=== RAW DATA ===
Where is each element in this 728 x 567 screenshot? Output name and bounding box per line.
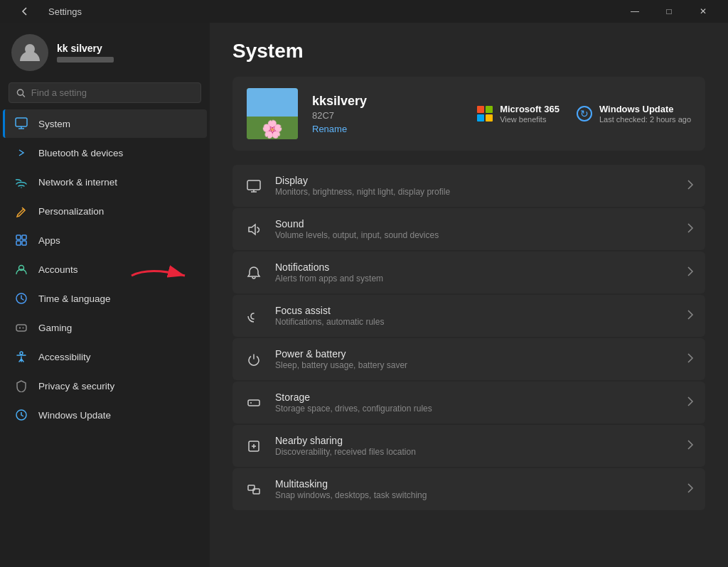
settings-text-focus: Focus assistNotifications, automatic rul… <box>275 305 675 327</box>
accounts-icon <box>14 262 28 276</box>
wu-badge[interactable]: ↻ Windows Update Last checked: 2 hours a… <box>577 104 691 124</box>
settings-desc-multitasking: Snap windows, desktops, task switching <box>275 490 675 500</box>
chevron-right-icon <box>687 439 694 453</box>
ms365-text: Microsoft 365 View benefits <box>500 104 560 124</box>
back-button[interactable] <box>9 0 41 23</box>
ms365-sub: View benefits <box>500 115 560 124</box>
display-icon <box>244 176 264 196</box>
settings-text-power: Power & batterySleep, battery usage, bat… <box>275 348 675 370</box>
chevron-right-icon <box>687 179 694 193</box>
close-button[interactable]: ✕ <box>687 0 719 23</box>
chevron-right-icon <box>687 266 694 279</box>
sidebar-item-system[interactable]: System <box>3 109 207 138</box>
sidebar-item-privacy[interactable]: Privacy & security <box>3 372 207 400</box>
ms365-title: Microsoft 365 <box>500 104 560 114</box>
user-card-name: kksilvery <box>312 94 367 109</box>
settings-item-multitasking[interactable]: MultitaskingSnap windows, desktops, task… <box>232 468 705 510</box>
svg-rect-10 <box>22 241 26 245</box>
time-icon <box>14 291 28 306</box>
user-info: kk silvery <box>57 43 114 63</box>
ms365-badge[interactable]: Microsoft 365 View benefits <box>477 104 560 124</box>
sidebar-item-label-personalization: Personalization <box>38 206 104 217</box>
settings-text-nearby: Nearby sharingDiscoverability, received … <box>275 435 675 457</box>
sidebar-item-label-privacy: Privacy & security <box>38 381 114 392</box>
update-icon <box>14 408 28 422</box>
sidebar-item-label-accounts: Accounts <box>38 264 78 275</box>
sidebar-item-network[interactable]: Network & internet <box>3 168 207 196</box>
sidebar-item-apps[interactable]: Apps <box>3 226 207 254</box>
wallpaper-preview: 🌸 <box>247 88 298 139</box>
wallpaper-tree-icon: 🌸 <box>262 119 283 139</box>
sidebar-item-label-gaming: Gaming <box>38 323 72 333</box>
rename-link[interactable]: Rename <box>312 124 367 134</box>
search-box[interactable] <box>9 82 201 103</box>
sidebar-item-time[interactable]: Time & language <box>3 284 207 313</box>
svg-point-17 <box>20 352 23 355</box>
svg-marker-22 <box>249 225 255 234</box>
sidebar-item-label-network: Network & internet <box>38 177 117 188</box>
settings-item-nearby[interactable]: Nearby sharingDiscoverability, received … <box>232 425 705 467</box>
settings-text-notifications: NotificationsAlerts from apps and system <box>275 261 675 284</box>
user-profile[interactable]: kk silvery <box>0 23 210 80</box>
app-title: Settings <box>48 6 82 17</box>
settings-item-display[interactable]: DisplayMonitors, brightness, night light… <box>232 165 705 207</box>
settings-item-focus[interactable]: Focus assistNotifications, automatic rul… <box>232 295 705 337</box>
svg-rect-9 <box>16 241 21 245</box>
accessibility-icon <box>14 350 28 364</box>
user-card-badges: Microsoft 365 View benefits ↻ Windows Up… <box>477 104 691 124</box>
settings-desc-sound: Volume levels, output, input, sound devi… <box>275 230 675 240</box>
svg-rect-7 <box>16 235 21 239</box>
settings-item-storage[interactable]: StorageStorage space, drives, configurat… <box>232 382 705 423</box>
settings-name-power: Power & battery <box>275 348 675 360</box>
sidebar-item-label-system: System <box>38 119 70 129</box>
sidebar-item-update[interactable]: Windows Update <box>3 401 207 429</box>
sidebar-item-label-bluetooth: Bluetooth & devices <box>38 148 123 158</box>
sidebar-item-label-apps: Apps <box>38 235 60 246</box>
settings-desc-storage: Storage space, drives, configuration rul… <box>275 404 675 414</box>
titlebar: Settings — □ ✕ <box>0 0 728 23</box>
svg-line-2 <box>23 94 25 97</box>
wu-icon: ↻ <box>577 106 592 122</box>
nav-list: SystemBluetooth & devicesNetwork & inter… <box>0 109 210 430</box>
sidebar-item-bluetooth[interactable]: Bluetooth & devices <box>3 139 207 167</box>
sidebar-item-label-time: Time & language <box>38 293 111 304</box>
settings-desc-power: Sleep, battery usage, battery saver <box>275 360 675 370</box>
search-input[interactable] <box>31 87 193 98</box>
chevron-right-icon <box>687 482 694 496</box>
sidebar-item-accounts[interactable]: Accounts <box>3 255 207 284</box>
sidebar-item-label-update: Windows Update <box>38 410 111 421</box>
settings-desc-nearby: Discoverability, received files location <box>275 447 675 457</box>
user-card-info: kksilvery 82C7 Rename <box>312 94 367 134</box>
sidebar-item-personalization[interactable]: Personalization <box>3 197 207 225</box>
apps-icon <box>14 233 28 247</box>
user-card: 🌸 kksilvery 82C7 Rename Microsof <box>232 77 705 151</box>
minimize-button[interactable]: — <box>619 0 651 23</box>
settings-item-power[interactable]: Power & batterySleep, battery usage, bat… <box>232 338 705 380</box>
svg-rect-13 <box>16 325 26 331</box>
user-name: kk silvery <box>57 43 114 54</box>
storage-icon <box>244 393 264 413</box>
settings-name-display: Display <box>275 175 675 186</box>
search-icon <box>16 88 26 98</box>
svg-rect-19 <box>247 180 260 190</box>
sidebar-item-label-accessibility: Accessibility <box>38 352 91 362</box>
sidebar-item-gaming[interactable]: Gaming <box>3 313 207 342</box>
settings-name-focus: Focus assist <box>275 305 675 316</box>
brush-icon <box>14 204 28 218</box>
svg-rect-3 <box>16 118 27 126</box>
network-icon <box>14 175 28 189</box>
settings-name-storage: Storage <box>275 392 675 403</box>
bluetooth-icon <box>14 146 28 160</box>
svg-point-1 <box>17 89 23 94</box>
settings-desc-focus: Notifications, automatic rules <box>275 317 675 327</box>
settings-name-nearby: Nearby sharing <box>275 435 675 446</box>
settings-text-multitasking: MultitaskingSnap windows, desktops, task… <box>275 478 675 500</box>
settings-item-notifications[interactable]: NotificationsAlerts from apps and system <box>232 252 705 293</box>
sidebar-item-accessibility[interactable]: Accessibility <box>3 342 207 371</box>
maximize-button[interactable]: □ <box>653 0 685 23</box>
settings-list: DisplayMonitors, brightness, night light… <box>232 165 705 510</box>
settings-item-sound[interactable]: SoundVolume levels, output, input, sound… <box>232 208 705 250</box>
chevron-right-icon <box>687 309 694 323</box>
main-content: System 🌸 kksilvery 82C7 Rename <box>210 23 728 567</box>
focus-icon <box>244 306 264 326</box>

=== WORK REQUIRED ===
Go through the entries and copy every line that has "list".

=== WRITTEN SOLUTION ===
nav-list: SystemBluetooth & devicesNetwork & inter… <box>0 109 210 430</box>
settings-list: DisplayMonitors, brightness, night light… <box>232 165 705 510</box>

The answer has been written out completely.